FLORES TERKINI – Mahkamah Internasional (ICJ) memulai sidang pada hari Senin atas keberatan awal Myanmar terkait kasus genosida yang dibawa ke atas penumpasan brutal militer tahun 2017 terhadap sebagian besar Muslim Rohingya.
Prosesnya telah diberi urgensi tambahan dan rumit oleh kudeta yang terjadi di Myanmar sedikit lebih dari setahun yang lalu.
Kasus ini diajukan oleh Gambia, sebuah negara kecil di Afrika Barat, dengan dukungan dari Organisasi untuk Kerjasama Islam (OKI).
Hal ini setelah lebih dari 700.000 orang Rohingya melarikan diri ke negara tetangga Bangladesh di tengah laporan bahwa militer Myanmar membakar seluruh desa dan melakukan "pembakaran skala besar", pembunuhan, pemerkosaan berkelompok dan pelanggaran lainnya.
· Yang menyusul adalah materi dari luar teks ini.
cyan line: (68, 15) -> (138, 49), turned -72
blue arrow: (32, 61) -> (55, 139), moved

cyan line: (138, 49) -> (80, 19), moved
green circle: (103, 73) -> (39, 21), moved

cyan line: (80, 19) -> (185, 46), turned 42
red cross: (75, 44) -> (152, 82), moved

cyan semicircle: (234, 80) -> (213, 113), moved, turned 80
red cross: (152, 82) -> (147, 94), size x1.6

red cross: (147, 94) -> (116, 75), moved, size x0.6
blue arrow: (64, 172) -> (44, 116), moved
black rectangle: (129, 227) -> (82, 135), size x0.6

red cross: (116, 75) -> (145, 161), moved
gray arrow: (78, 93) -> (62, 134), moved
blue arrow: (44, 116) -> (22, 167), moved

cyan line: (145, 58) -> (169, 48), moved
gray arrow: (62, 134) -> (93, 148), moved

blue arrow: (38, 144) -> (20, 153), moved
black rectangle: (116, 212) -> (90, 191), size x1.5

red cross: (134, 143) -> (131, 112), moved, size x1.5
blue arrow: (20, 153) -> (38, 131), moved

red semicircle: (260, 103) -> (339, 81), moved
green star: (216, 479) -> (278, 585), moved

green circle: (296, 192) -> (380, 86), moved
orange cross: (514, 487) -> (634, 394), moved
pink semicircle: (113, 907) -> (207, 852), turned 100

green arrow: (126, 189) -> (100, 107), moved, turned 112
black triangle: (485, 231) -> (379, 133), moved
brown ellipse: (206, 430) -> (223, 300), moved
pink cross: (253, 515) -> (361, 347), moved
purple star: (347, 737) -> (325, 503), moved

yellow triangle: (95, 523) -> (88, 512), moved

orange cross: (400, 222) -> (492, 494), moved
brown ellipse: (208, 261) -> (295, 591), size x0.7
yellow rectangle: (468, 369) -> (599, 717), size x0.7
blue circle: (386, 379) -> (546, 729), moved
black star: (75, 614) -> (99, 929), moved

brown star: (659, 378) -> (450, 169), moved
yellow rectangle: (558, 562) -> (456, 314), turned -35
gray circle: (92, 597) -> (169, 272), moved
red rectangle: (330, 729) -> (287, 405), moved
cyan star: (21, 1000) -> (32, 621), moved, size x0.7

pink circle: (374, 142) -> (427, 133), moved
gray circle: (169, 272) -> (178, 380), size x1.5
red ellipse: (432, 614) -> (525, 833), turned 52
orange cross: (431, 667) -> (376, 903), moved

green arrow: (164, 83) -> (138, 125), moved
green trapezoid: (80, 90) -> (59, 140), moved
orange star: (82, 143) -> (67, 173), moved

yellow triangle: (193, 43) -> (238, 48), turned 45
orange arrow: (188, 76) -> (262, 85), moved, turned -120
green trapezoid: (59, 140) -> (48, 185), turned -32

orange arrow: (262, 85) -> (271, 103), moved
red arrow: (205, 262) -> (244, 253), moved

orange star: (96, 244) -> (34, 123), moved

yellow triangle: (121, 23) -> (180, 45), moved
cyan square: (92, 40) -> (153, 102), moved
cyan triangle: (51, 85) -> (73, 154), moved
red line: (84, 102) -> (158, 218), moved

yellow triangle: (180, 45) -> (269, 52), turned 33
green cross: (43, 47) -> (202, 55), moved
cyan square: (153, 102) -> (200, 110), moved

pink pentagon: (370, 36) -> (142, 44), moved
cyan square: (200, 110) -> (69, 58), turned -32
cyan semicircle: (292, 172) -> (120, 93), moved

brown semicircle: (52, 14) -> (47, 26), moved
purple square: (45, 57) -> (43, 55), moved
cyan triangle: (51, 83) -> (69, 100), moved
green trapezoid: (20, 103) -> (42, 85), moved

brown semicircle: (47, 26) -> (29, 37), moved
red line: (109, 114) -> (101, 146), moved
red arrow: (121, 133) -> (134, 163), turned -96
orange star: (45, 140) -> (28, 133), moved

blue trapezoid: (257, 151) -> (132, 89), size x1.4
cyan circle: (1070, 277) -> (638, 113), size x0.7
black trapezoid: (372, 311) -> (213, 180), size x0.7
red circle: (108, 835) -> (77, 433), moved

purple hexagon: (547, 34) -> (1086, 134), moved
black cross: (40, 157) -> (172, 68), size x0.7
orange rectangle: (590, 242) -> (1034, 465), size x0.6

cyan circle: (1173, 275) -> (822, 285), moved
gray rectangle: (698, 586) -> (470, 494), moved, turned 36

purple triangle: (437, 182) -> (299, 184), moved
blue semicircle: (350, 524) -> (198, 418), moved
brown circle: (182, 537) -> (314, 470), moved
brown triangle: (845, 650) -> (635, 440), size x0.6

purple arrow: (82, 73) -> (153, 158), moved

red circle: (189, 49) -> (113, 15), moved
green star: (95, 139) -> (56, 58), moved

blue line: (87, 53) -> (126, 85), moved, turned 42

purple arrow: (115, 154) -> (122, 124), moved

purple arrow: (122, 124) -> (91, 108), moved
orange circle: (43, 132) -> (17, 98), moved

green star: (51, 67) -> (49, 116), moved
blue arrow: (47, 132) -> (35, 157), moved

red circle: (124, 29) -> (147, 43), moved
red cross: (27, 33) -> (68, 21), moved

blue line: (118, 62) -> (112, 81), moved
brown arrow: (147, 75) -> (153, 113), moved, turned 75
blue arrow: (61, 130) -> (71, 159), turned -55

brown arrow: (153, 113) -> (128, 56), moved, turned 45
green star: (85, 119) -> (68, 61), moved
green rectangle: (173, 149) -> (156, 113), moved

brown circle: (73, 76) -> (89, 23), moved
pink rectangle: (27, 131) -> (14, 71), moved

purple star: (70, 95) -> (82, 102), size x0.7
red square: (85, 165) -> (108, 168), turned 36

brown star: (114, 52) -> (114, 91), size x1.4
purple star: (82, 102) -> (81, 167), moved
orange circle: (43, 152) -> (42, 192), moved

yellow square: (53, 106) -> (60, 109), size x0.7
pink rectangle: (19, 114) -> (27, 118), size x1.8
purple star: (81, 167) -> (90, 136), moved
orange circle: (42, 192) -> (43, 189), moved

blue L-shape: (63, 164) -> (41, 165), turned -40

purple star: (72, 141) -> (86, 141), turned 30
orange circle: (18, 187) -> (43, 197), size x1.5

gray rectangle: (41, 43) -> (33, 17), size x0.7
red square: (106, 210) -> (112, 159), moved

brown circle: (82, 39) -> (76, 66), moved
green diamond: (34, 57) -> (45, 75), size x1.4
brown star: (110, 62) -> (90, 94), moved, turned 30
Penyelidikan PBB menemukan tindakan keras itu dilakukan dengan "niat genosida" dan merekomendasikan Panglima Tertinggi Min Aung Hlaing, dan lima jenderal diadili.
Kemudian pemimpin sipil Aung San Suu Kyi melakukan perjalanan ke Den Haag untuk memimpin pertahanan Myanmar pada Desember 2019, tetapi setelah memecatnya dari jabatannya dalam kudeta pada Februari tahun lalu, para pemimpin militer Myanmar mengatakan perwakilan mereka akan mengajukan keberatan awal di pengadilan.
Baca Juga: Dubai Expo Jadi Peluang untuk Perubahan di Timur Tengah dan Afrika Utara, Begini Faktanya
Pemerintah Persatuan Nasional (NUG), yang mencakup legislator terpilih yang diberhentikan oleh militer, mengumumkan pekan lalu bahwa pihaknya mencabut keberatan dan ingin ICJ melanjutkan kasus tersebut.